O romance literário homônimo, escrito pela renomada autora mineira Ana Maria Gonçalves e publicado pela primeira vez em 2006, serviu como ponto de partida para a concepção dessa exposição. Ana Maria Gonçalves, ao lado dos curadores Ana Bonan e Marcelo Campos, trouxe à vida não apenas os personagens e eventos do livro, mas também um mergulho profundo na cultura, na luta e na resistência dos povos afro-diaspóricos nas Américas.
Com cerca de 370 obras de mais de 100 artistas brasileiros e internacionais, a exposição está dividida em dez núcleos, cada um inspirado em um dos dez capítulos do livro. Desde a primeira obra, intitulada “Igbaiwá”, que convida o visitante a uma jornada de renascimento e reflexão sobre a força feminina, até as peças raras de artistas baianos como o Mestre Didi e José Adário dos Santos, a mostra revela detalhes curiosos e emocionantes da cultura afro-brasileira.
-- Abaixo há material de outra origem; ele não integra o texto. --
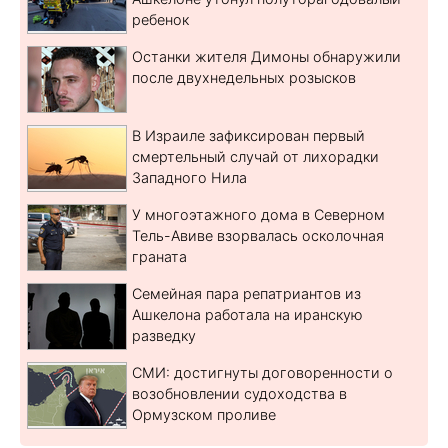
ребенок
Останки жителя Димоны обнаружили
после двухнедельных розысков
В Израиле зафиксирован первый
смертельный случай от лихорадки
Западного Нила
У многоэтажного дома в Северном
Тель-Авиве взорвалась осколочная
граната
Семейная пара репатриантов из
Ашкелона работала на иранскую
разведку
СМИ: достигнуты договоренности о
возобновлении судоходства в
Ормузском проливе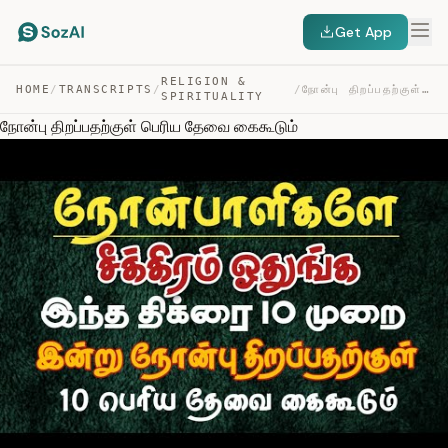
Get App
RELIGION &
HOME
/
TRANSCRIPTS
/
/
நோன்பு திறப்பதற்குள் பெரிய தேவை கைகூடும் — TRANSCRIPT
SPIRITUALITY
நோன்பு திறப்பதற்குள் பெரிய தேவை கைகூடும்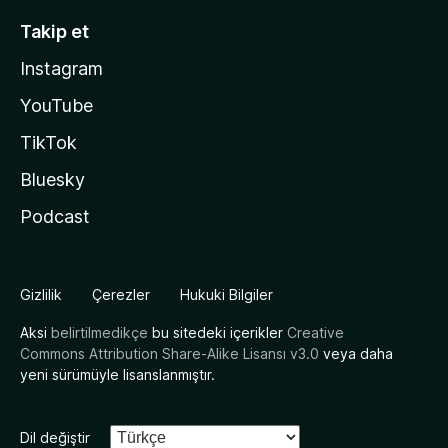
Takip et
Instagram
YouTube
TikTok
Bluesky
Podcast
Gizlilik
Çerezler
Hukuki Bilgiler
Aksi
belirtilmedikçe
bu sitedeki içerikler
Creative
Commons Attribution Share-Alike Lisansı v3.0
veya daha
yeni sürümüyle lisanslanmıştır.
Dil değiştir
Além de celebrar a cultura e a resistência, a exposição também destaca o protagonismo feminino, mostrando as mulheres como revolucionárias e mães. Essa abordagem ampla e multifacetada da mulher na sociedade e nas lutas contemporâneas ressoa intensamente nos corações dos visitantes, lembrando-nos do poder e da resiliência das “Kehindes” – uma referência à personagem central do livro e a todas as mulheres que, como ela, resistiram e triunfaram.
A saga de Kehinde, inspirada em figuras históricas como Luísa Mahin, mãe do abolicionista Luís Gama e participante ativa de revoltas na Bahia do século XIX, ecoa não apenas nas páginas do livro, mas também nas ruas do Rio de Janeiro, onde a Portela, em seu desfile de Carnaval deste ano, trouxe a história para os holofotes, conquistando o estandarte de ouro do grupo especial com um enredo inspirado na obra.
O Muncab, espaço dedicado à preservação e celebração da cultura afro-brasileira, funciona de terça a domingo, das 10h às 17h, na Rua das Vassouras, 25, Centro Histórico. Os ingressos custam R$20 (inteira) e R$10 (meia-entrada), mas, graças à iniciativa da Secretaria Municipal de Cultura e Turismo (Secult), as quartas e domingos são dias de entrada gratuita. Essa é uma oportunidade imperdível para mergulhar na história, na arte e na cultura afro-brasileira.